AirBnb (ABNB)-ers beware!
“Many of these illegal hotels are taking housing away from New Yorkers who need it,” said Upper West Side Council member Gale Brewer, who introduced the bill because she did not believe that the $800 fine was enough of a deterrent for landlords who often make more than $100 a night on each illegal unit, particularly when they pack the rooms with bunk beds.
At a press conference before the vote Speaker Christine Quinn said that she had seen “residents being pushed out of their homes” by landlords eager to make more money, including whole buildings emptied of their tenants. The fine increase is aimed at preserving single room occupancies and residential hotels—many of which are rent-controlled—and other affordable housing units that are often especially vulnerable to conversions to transient hotels.
After all, why break the law to collect market-rate rents when you can break it and collect market-rate hotel rates? It’s $2,000 a month or $300 a night. You do the math.
Safety was another major concern cited by Ms. Brewer, who pointed out that the stringent safety codes mandated in legal hotels are not present in most illegal conversions, endangering tourists and long-term residents alike. And then there is the annoyance and the general inconvenience of living next door to drunken tourists tripping into their bunk beds after hours. Ms. Quinn spoke of one long-term tenant who came home one night to tourists screaming at him about the sub-standard service in the so-called hotel.
The fine increase, which passed 38 to 5 at a full council vote this afternoon, comes on the heels of a relatively new state law that prohibits class-A residential units from being rented for less than 30 days, with few exceptions (owner-occupied townhouses may rent up to two rooms provided everyone has access to the common areas).

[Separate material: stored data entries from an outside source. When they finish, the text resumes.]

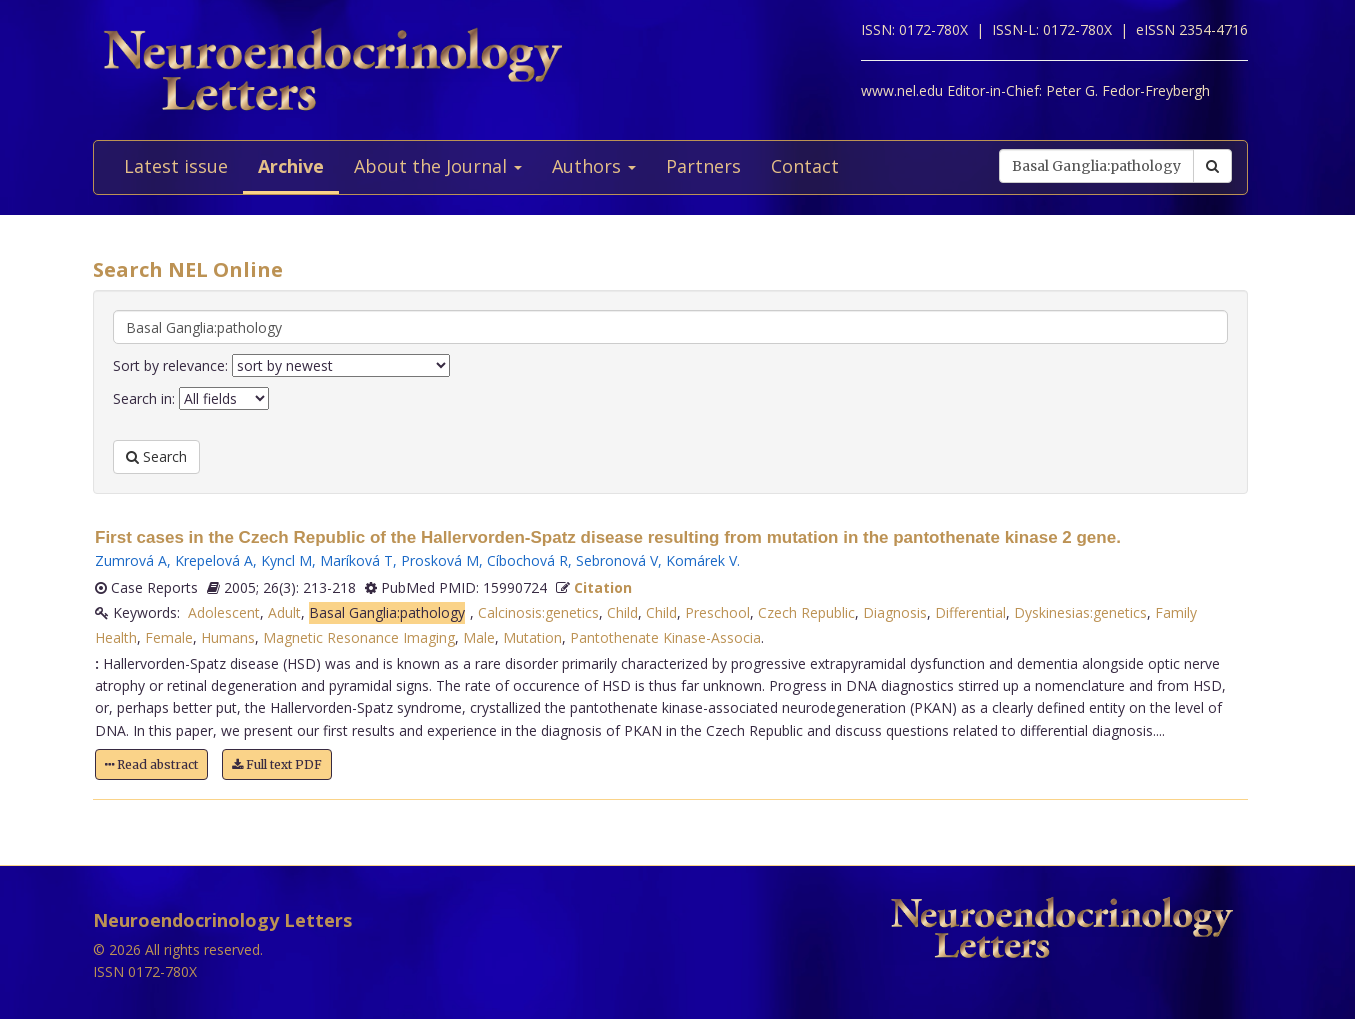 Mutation (532, 637)
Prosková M (440, 560)
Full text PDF (277, 764)
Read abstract (151, 764)
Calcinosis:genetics (538, 612)
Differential (970, 612)
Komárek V (701, 560)
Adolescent (224, 612)
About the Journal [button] (438, 166)
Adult (284, 612)
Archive (291, 166)
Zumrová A (131, 560)
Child (622, 612)
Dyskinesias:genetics (1080, 612)
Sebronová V (617, 560)
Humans (228, 637)
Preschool (717, 612)
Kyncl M (286, 560)
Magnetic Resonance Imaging (359, 637)
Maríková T (356, 560)
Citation (603, 587)
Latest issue (176, 166)
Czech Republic (806, 612)
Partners (703, 166)
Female (169, 637)
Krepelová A (214, 560)
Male (479, 637)
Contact (805, 166)
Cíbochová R (527, 560)
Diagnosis (895, 612)
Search (156, 456)
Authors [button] (594, 166)
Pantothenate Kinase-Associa (665, 637)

The city has enforced the law aggressively since it took effect on May 1, 2011, fining some 1,900 illegal hotel operators in 2011, more than twice the number fined in 2010. Higher fines, even if they do not deter illegal hoteliers, should at least help defer the enforcement costs incurred by the Mayor’s Office on Special Enforcement.
And while the hotel industry supports the bill (tourism is booming and illegal hotels siphon off their business), not all city residents have been equally thrilled. Bed and breakfast proprietors, for example, were dismayed to discover that they were considered illegal hotels in the eyes of the state law (the group is now lobbying for changes to the law allowing them to offer short-term rentals). And as for those with AirBnB accounts, the law and the higher fines—while tailor-made for another class of scofflaws—do apply, even if the Mayor’s office is probably not inclined to waste its resources busting such individuals.
“If you rent your apartment out once a year, do I think it’s likely that the DOB is going to come after you? No. I don’t,” said Ms. Quinn, in response to a reporter’s question. She paused for a beat before adding with a smile: “But it is illegal activity.”